Vufind admin panel (http://www.yourhost.com/vufind/Admin/Home) allows to delete records by id (it calls Records.php, and more precisely the deleteRecord method).
But if you want, for instance, to delete all records from a bad import you can do it directly from your system prompt using util/delete.php script:
The first parameter is the import file name and the second, its format. If no format supplied, ‘marc’ is assumed.
cd $VUFIND_HOME; php util/deletes.php import/400.mrc marc |
In my case an error was showing up:
PHP Warning: parse_ini_file(../web/conf/config.ini): failed to open stream: No such file or directory in /usr/local/vufind/util/deletes.php on line 48 Warning: parse_ini_file(../web/conf/config.ini): failed to open stream: No such file or directory in /usr/local/vufind/util/deletes.php on line 48 Solr index is offline. |
Mmmhh. Relative path issues.
I opened deletes.php and edited line 48 so that parse_ini_file is done to /usr/local/vufind/web/conf/config.ini (full path). But then another error was showing up:
PHP Fatal error: Call to a member function getData() on a non-object in /usr/local/vufind/util/deletes.php on line 85 Fatal error: Call to a member function getData() on a non-object in /usr/local/vufind/util/deletes.php on line 85 |
What’s the problem now? Well, I am NOT USING MARC’s 001 tag as identificator as stated in my import/marc_local.properties (which overrides import/marc.properties). My id is set to record’s 907a tag value… UG.
We will cope with this issue later (here!)
New delete tool script
I first decided to make a little php program which allows me to delete a list of identifiers. I called it util/BorraRegistros.php.
This php script is called WITHOUT parameters, so you’ll have to edit it in order to include the identifiers in $lista_ids_registros array.
<?php set_include_path('/usr/local/vufind/web/:/usr/local/vufind/web/sys/:/usr/local/lib/php/'); require_once 'Solr.php'; $configArray = parse_ini_file('/usr/local/vufind/web/conf/config.ini', true); // Setup Solr Connection $url = $configArray['Index']['url']; $solr = new Solr($url); if ($configArray['System']['debug']) { $solr->debug = true; } // ---------------------------------------------------------------- // This is the list of SOLR IDENTIFIERS to be deleted!!! $lista_ids_registros = array('.b1000001x'); // ---------------------------------------------------------------- print "Interfaz de borrado de registros\nSe borraran los registros cuyos identificadores son:\n"; print_r($lista_ids_registros); // Confirm deletion... echo "¿Seguro de que deseas continuar? Escribe 'si' para continuar: "; $handle = fopen ("php://stdin","r"); $line = fgets($handle); if(trim($line) != 'si'){ echo "Cancelado\n"; exit; } echo "\n"; echo "Gracias, se va a proceder...\n"; // Delete each record identified by its value $lista_ids_registros foreach ($lista_ids_registros as $id_registro){ print "\nPreparando para borrar el registro '$id_registro'............................."; $solr->deleteRecord($id_registro); print "[ OK ]"; } print "\nTerminando el borrado..."; // Now commit and optimize $solr->commit(); $solr->optimize(); print "\n"; ?> |
More references to SOLR delete by id in http://wiki.apache.org/solr/UpdateXmlMessages#A.22delete.22_by_ID_and_by_Query
This script could also be done using cURL, but I kinda prefer it this way.
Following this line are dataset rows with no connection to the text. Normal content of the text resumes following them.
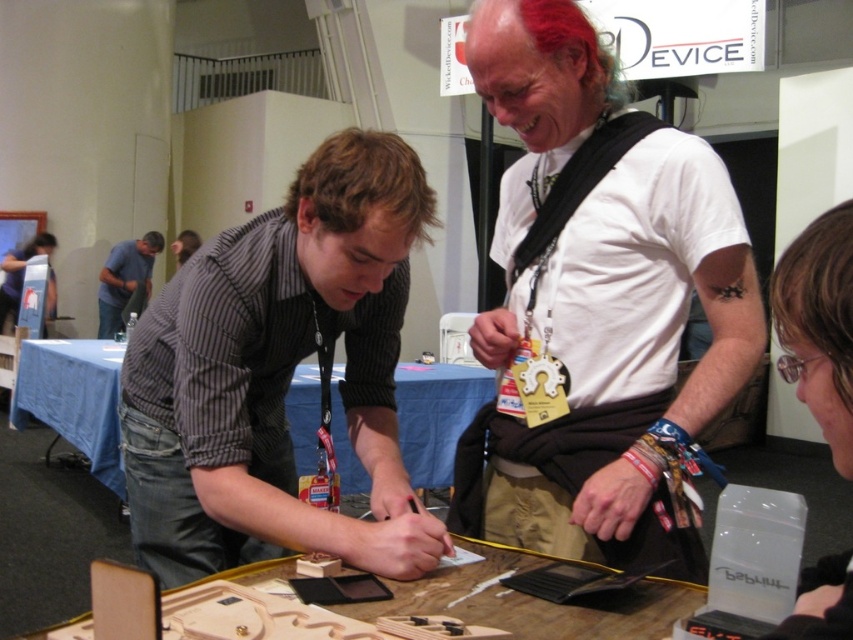 Based on the scene description, what object corresponds to the coordinates point (599, 305)?

The white matte shirt at center corresponds to the coordinates point (599, 305).

You are attending an event and want to get a drink from the water bottle. You see the brushed metal water at bottle left and the smooth black shirt at center. Which object is lower in position?

The brushed metal water at bottle left is located below the smooth black shirt at center, so the water bottle is lower.

You are organizing a clothing display and need to arrange the white matte shirt at center and the smooth black shirt at center side by side. Which shirt should you place on the left to ensure they fit within a 1.2 meter wide display area?

The white matte shirt at center has a smaller width than the smooth black shirt at center. To fit both within the 1.2 meter display area, place the wider smooth black shirt at center on the left and the narrower white matte shirt at center on the right, ensuring the total width does not exceed the available space. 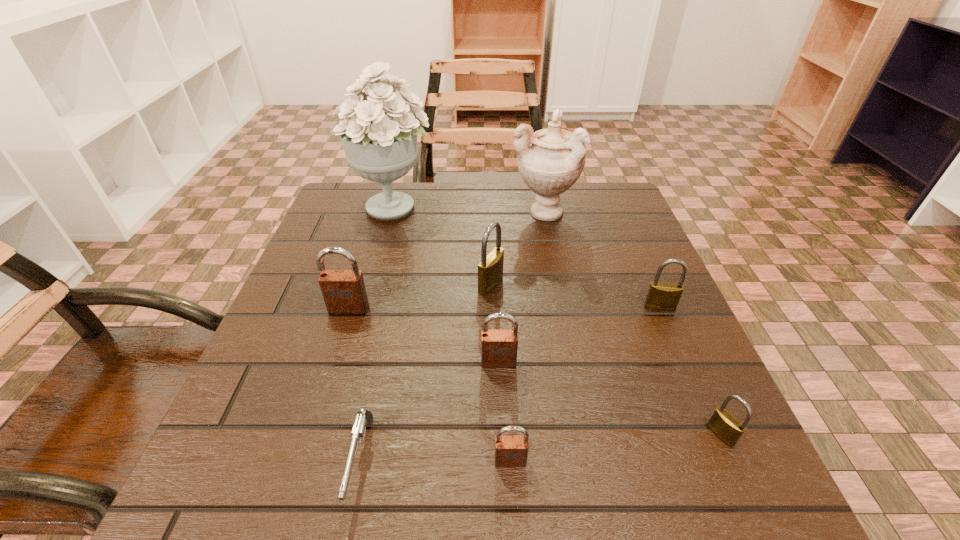 Identify the location of vacant point located between the second nearest brass padlock and the pistol. (510, 384).

You are a GUI agent. You are given a task and a screenshot of the screen. Output one action in this format:
    pyautogui.click(x=<x>, y=<y>)
    Task: Click on the free space between the smallest brass padlock and the farthest padlock
    The width and height of the screenshot is (960, 540).
    Given the screenshot: What is the action you would take?
    pyautogui.click(x=606, y=359)

The image size is (960, 540). What are the coordinates of `free point between the green bouquet and the pistol` in the screenshot? It's located at (376, 334).

This screenshot has width=960, height=540. I want to click on unoccupied area between the second biggest brass padlock and the second biggest brown padlock, so click(x=579, y=335).

At what (x,y) coordinates should I click in order to perform the action: click on free point between the nearest brown padlock and the biggest brass padlock. Please return your answer as a coordinate pair (x, y). This screenshot has width=960, height=540. Looking at the image, I should click on (500, 373).

The height and width of the screenshot is (540, 960). Find the location of `vacant space in between the farthest padlock and the nearest brown padlock`. vacant space in between the farthest padlock and the nearest brown padlock is located at coordinates (500, 373).

Find the location of a particular element. vacant area between the smallest brown padlock and the silver pistol is located at coordinates (436, 461).

Locate an element on the screen. Image resolution: width=960 pixels, height=540 pixels. free spot between the third object from right to left and the silver pistol is located at coordinates (451, 336).

Identify the location of free spot between the silver pistol and the second smallest brass padlock. (510, 384).

You are a GUI agent. You are given a task and a screenshot of the screen. Output one action in this format:
    pyautogui.click(x=<x>, y=<y>)
    Task: Click on the empty location between the pistol and the green bouquet
    This screenshot has width=960, height=540.
    Given the screenshot: What is the action you would take?
    pyautogui.click(x=376, y=334) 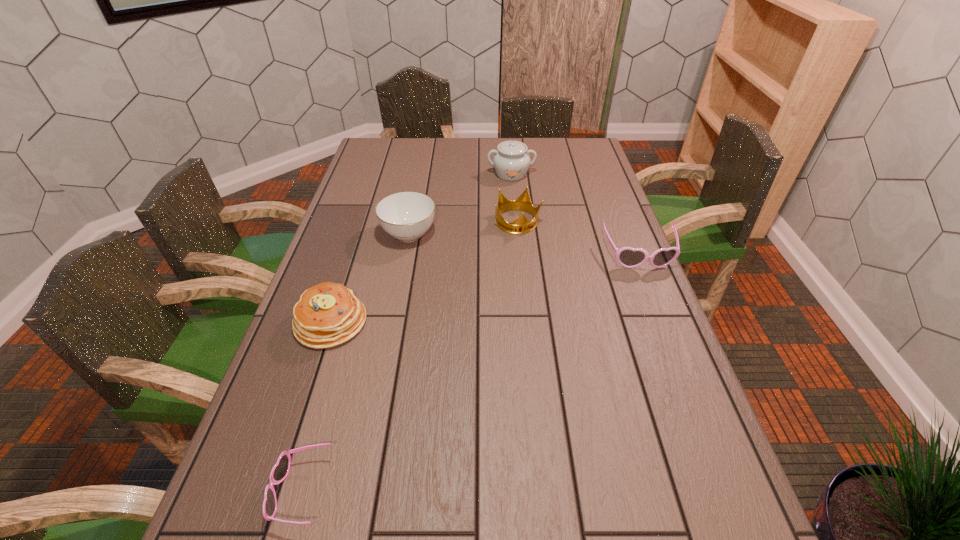 Image resolution: width=960 pixels, height=540 pixels. Identify the location of vacant area situated on the front-facing side of the nearer sunglasses. (243, 491).

Where is `vacant space located on the front-facing side of the nearer sunglasses`? This screenshot has height=540, width=960. vacant space located on the front-facing side of the nearer sunglasses is located at coordinates (232, 491).

Image resolution: width=960 pixels, height=540 pixels. Find the location of `vacant space located 0.400m on the front-facing side of the rightmost object`. vacant space located 0.400m on the front-facing side of the rightmost object is located at coordinates (695, 395).

I want to click on vacant space located on the back of the crown, so click(512, 166).

Find the location of a particular element. vacant space located 0.200m on the front of the tallest object is located at coordinates 516,215.

At what (x,y) coordinates should I click in order to perform the action: click on free region located 0.080m on the front of the left chinaware. Please return your answer as a coordinate pair (x, y). The height and width of the screenshot is (540, 960). Looking at the image, I should click on (402, 271).

This screenshot has height=540, width=960. I want to click on free spot located on the front of the pancake, so click(283, 468).

The width and height of the screenshot is (960, 540). Identify the location of object at the far edge. (511, 162).

Image resolution: width=960 pixels, height=540 pixels. What are the coordinates of `object at the near edge` in the screenshot? It's located at (280, 470).

What are the coordinates of `sunglasses present at the left edge` in the screenshot? It's located at (280, 470).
Fixing util/delete.php to fit records identified by marctags distinct from 001
Above we noticed problems when deleting recently imported records with util/delete.php. The problem is that this script does not read import/marc_local.properties and therefore does not notice that our solr records might not be identified by its marc’s 001 tag.
For instance, in my import/marc_local.properties we find:
id = 907a, first |
So I modified util/delete.php so that it takes into account that my solr records are identified by tag 907 (subfield ‘a’) AND not tag 001! Notice changes in lines 86-90.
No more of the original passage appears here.